Exercise objective - The response must contain every line below in which "filtro" appears.

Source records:
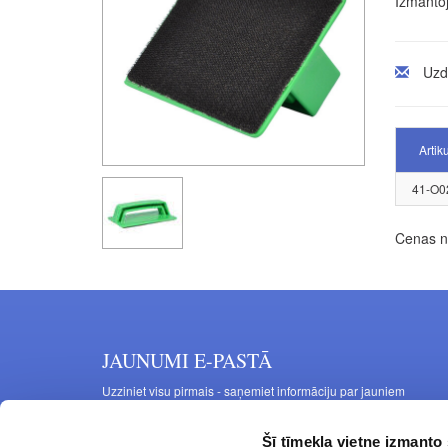
Izmantoj
Uzd
Artik
41-O0
Cenas no
JAUNUMI E-PASTĀ
Uzziniet visu pirmais - saņemiet informāciju par jauniem
produktiem un akcijas piedāvājumiem savā e-pastā
Šī tīmekļa vietne izmanto 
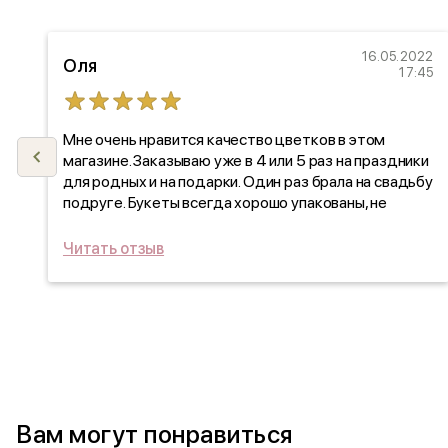
21
16.05.2022
Оля
15
17:45
,
Мне очень нравится качество цветков в этом
магазине. Заказываю уже в 4 или 5 раз на праздники
а
для родных и на подарки. Один раз брала на свадьбу
подруге. Букеты всегда хорошо упакованы, не
рассыпаются (это важно, когда сама везу дальше).
н
Цветы потом стоят долго.
Читать отзыв
Вам могут понравиться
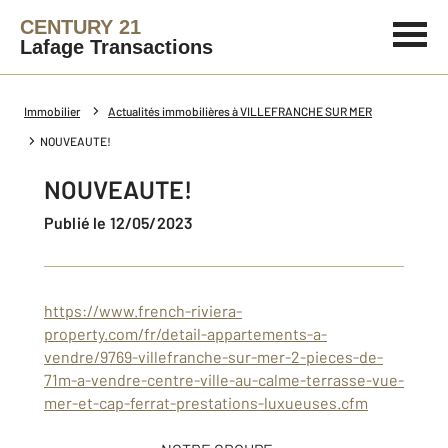
CENTURY 21
Lafage Transactions
Immobilier
Actualités immobilières à VILLEFRANCHE SUR MER
NOUVEAUTE!
NOUVEAUTE!
Publié le 12/05/2023
https://www.french-riviera-
property.com/fr/detail-appartements-a-
vendre/9769-villefranche-sur-mer-2-pieces-de-
71m-a-vendre-centre-ville-au-calme-terrasse-vue-
mer-et-cap-ferrat-prestations-luxueuses.cfm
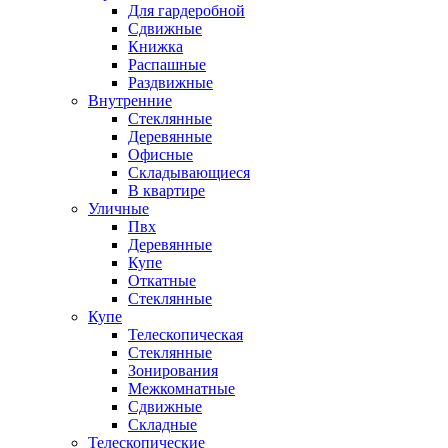
Для гардеробной
Сдвижные
Книжка
Распашные
Раздвижные
Внутренние
Стеклянные
Деревянные
Офисные
Складывающиеся
В квартире
Уличные
Пвх
Деревянные
Купе
Откатные
Стеклянные
Купе
Телескопическая
Стеклянные
Зонирования
Межкомнатные
Сдвижные
Складные
Телескопические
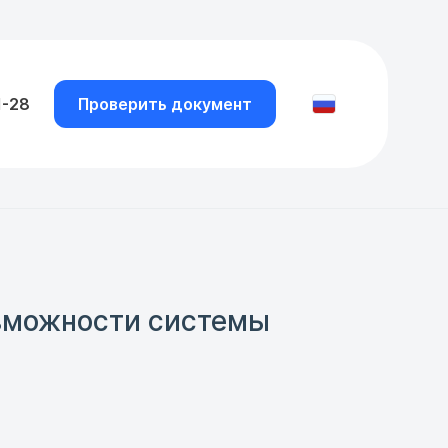
1-28
Проверить документ
озможности системы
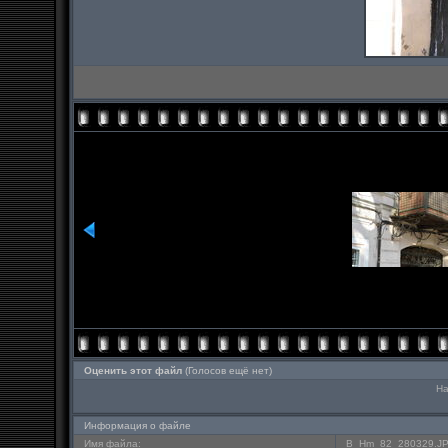
Оценить этот файл
(Голосов ещё нет)
На
Информация о файле
Имя файла:
B_Hm_82_280329.J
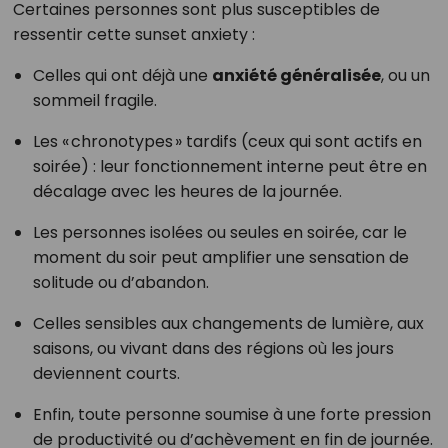
Certaines personnes sont plus susceptibles de
ressentir cette sunset anxiety :
Celles qui ont déjà une
anxiété généralisée
, ou un
sommeil fragile.
Les « chronotypes » tardifs (ceux qui sont actifs en
soirée) : leur fonctionnement interne peut être en
décalage avec les heures de la journée.
Les personnes isolées ou seules en soirée, car le
moment du soir peut amplifier une sensation de
solitude ou d’abandon.
Celles sensibles aux changements de lumière, aux
saisons, ou vivant dans des régions où les jours
deviennent courts.
Enfin, toute personne soumise à une forte pression
de productivité ou d’achèvement en fin de journée.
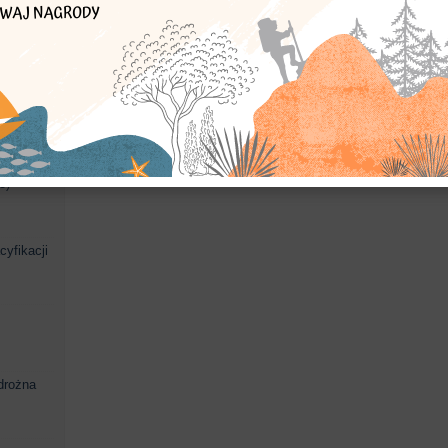
latarnia
zmarłych
zmarli
 PTSM .
3)
yfikacji
drożna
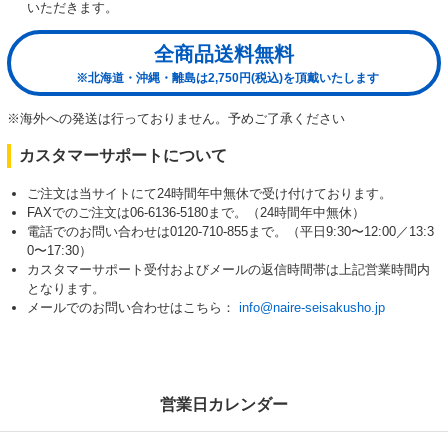
いただきます。
全商品送料無料
※北海道・沖縄・離島は2,750円(税込)を頂戴いたします
※海外への発送は行っておりません。予めご了承ください
カスタマーサポートについて
ご注文は当サイトにて24時間年中無休で受け付けております。
FAXでのご注文は06-6136-5180まで。（24時間年中無休）
電話でのお問い合わせは0120-710-855まで。（平日9:30〜12:00／13:3
0〜17:30）
カスタマーサポート受付およびメールの返信時間帯は上記営業時間内
となります。
メールでのお問い合わせはこちら：
info@naire-seisakusho.jp
営業日カレンダー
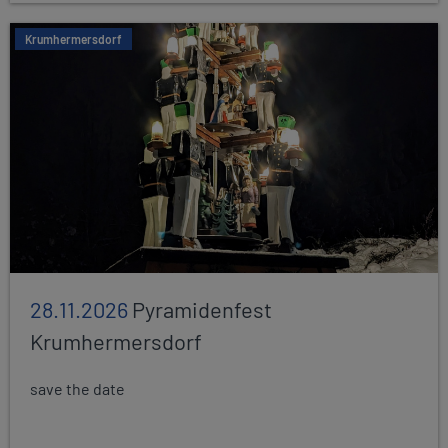
Krumhermersdorf
28.11.2026
Pyramidenfest
Krumhermersdorf
save the date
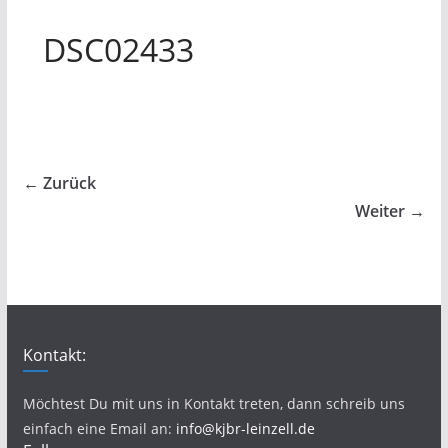
DSC02433
← Zurück
Weiter →
Kontakt:
Möchtest Du mit uns in Kontakt treten, dann schreib uns
einfach eine Email an:
info@kjbr-leinzell.de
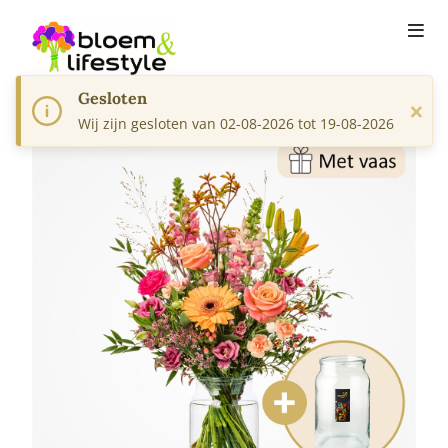
Gesloten
×
Wij zijn gesloten van 02-08-2026 tot 19-08-2026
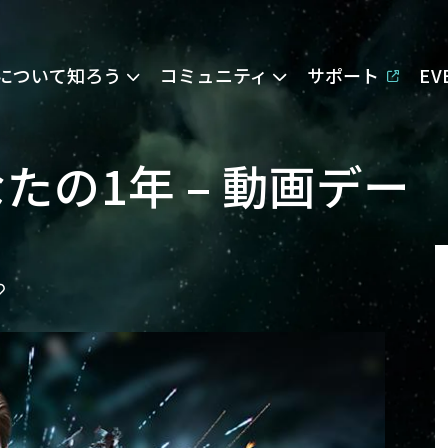
Eについて知ろう
コミュニティ
サポート
E
たの1年 – 動画デー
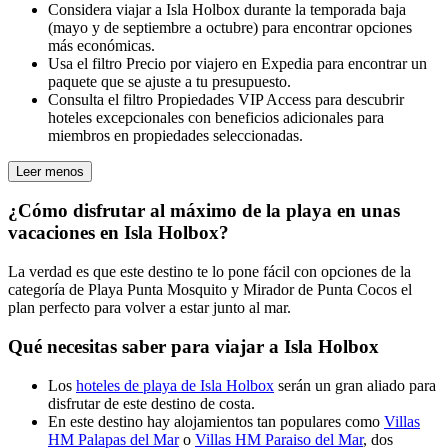
Considera viajar a Isla Holbox durante la temporada baja
(mayo y de septiembre a octubre) para encontrar opciones
más económicas.
Usa el filtro Precio por viajero en Expedia para encontrar un
paquete que se ajuste a tu presupuesto.
Consulta el filtro Propiedades VIP Access para descubrir
hoteles excepcionales con beneficios adicionales para
miembros en propiedades seleccionadas.
Leer menos
¿Cómo disfrutar al máximo de la playa en unas
vacaciones en Isla Holbox?
La verdad es que este destino te lo pone fácil con opciones de la
categoría de Playa Punta Mosquito y Mirador de Punta Cocos el
plan perfecto para volver a estar junto al mar.
Qué necesitas saber para viajar a Isla Holbox
Los
hoteles de playa de Isla Holbox
serán un gran aliado para
disfrutar de este destino de costa.
En este destino hay alojamientos tan populares como
Villas
HM Palapas del Mar
o
Villas HM Paraiso del Mar
, dos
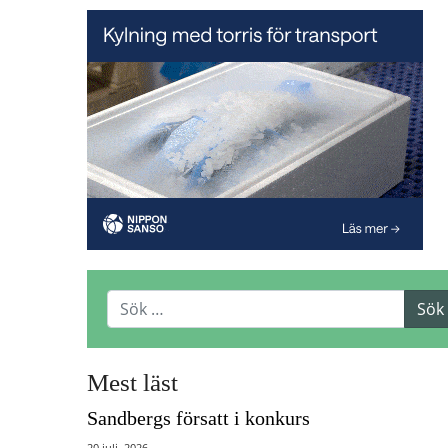
Mest läst
Sandbergs försatt i konkurs
20 juli, 2026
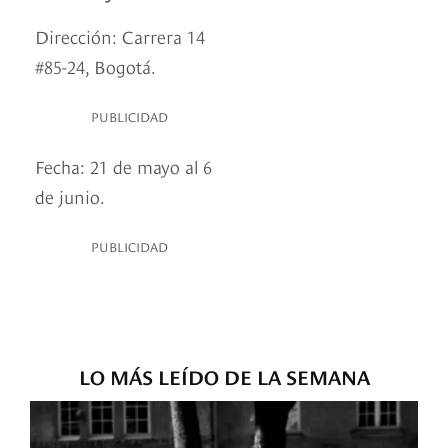
Dirección: Carrera 14
#85-24, Bogotá.
PUBLICIDAD
Fecha: 21 de mayo al 6
de junio.
PUBLICIDAD
LO MÁS LEÍDO DE LA SEMANA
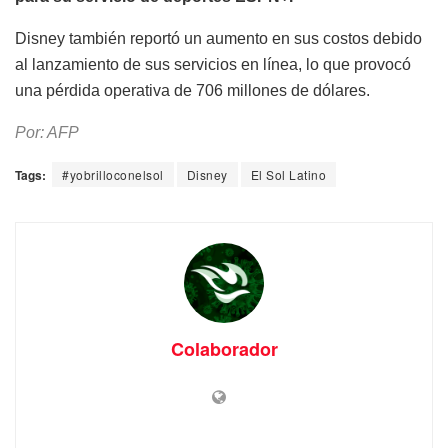
Disney también reportó un aumento en sus costos debido
al lanzamiento de sus servicios en línea, lo que provocó
una pérdida operativa de 706 millones de dólares.
Por: AFP
Tags:
#yobrilloconelsol
Disney
El Sol Latino
Colaborador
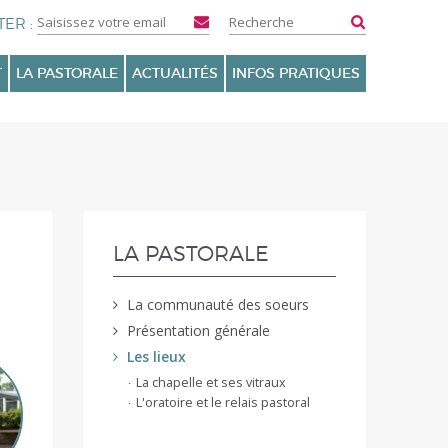
T
LA PASTORALE
ACTUALITÉS
INFOS PRATIQUES
NAVIGATION
LA PASTORALE
La communauté des soeurs
Présentation générale
Les lieux
La chapelle et ses vitraux
L'oratoire et le relais pastoral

Answer section -
Usa el filtro Precio por viajero en Expedia para encontrar un
Consulta el filtro Propiedades VIP Access para descubrir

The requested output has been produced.